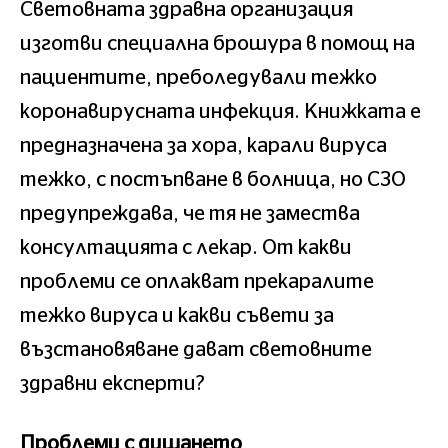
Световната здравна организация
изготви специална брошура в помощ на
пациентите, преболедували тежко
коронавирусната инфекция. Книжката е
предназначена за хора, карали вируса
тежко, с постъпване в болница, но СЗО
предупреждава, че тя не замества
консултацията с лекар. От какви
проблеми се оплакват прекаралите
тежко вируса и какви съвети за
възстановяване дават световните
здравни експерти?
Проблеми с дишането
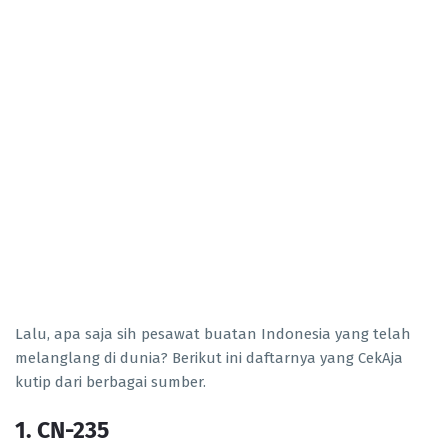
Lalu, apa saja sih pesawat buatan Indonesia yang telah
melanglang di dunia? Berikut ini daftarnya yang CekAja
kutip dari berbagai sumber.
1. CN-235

_How to complete this task_:
Retype exactly the lines above, starting at the line containing "предупреждава, че тя не замества" and ending with the last line, both included; leave out the pictures.

_Output of the task_:
предупреждава, че тя не замества
консултацията с лекар. От какви
проблеми се оплакват прекаралите
тежко вируса и какви съвети за
възстановяване дават световните
здравни експерти?
Проблеми с дишането
Lalu, apa saja sih pesawat buatan Indonesia yang telah
melanglang di dunia? Berikut ini daftarnya yang CekAja
kutip dari berbagai sumber.
1. CN-235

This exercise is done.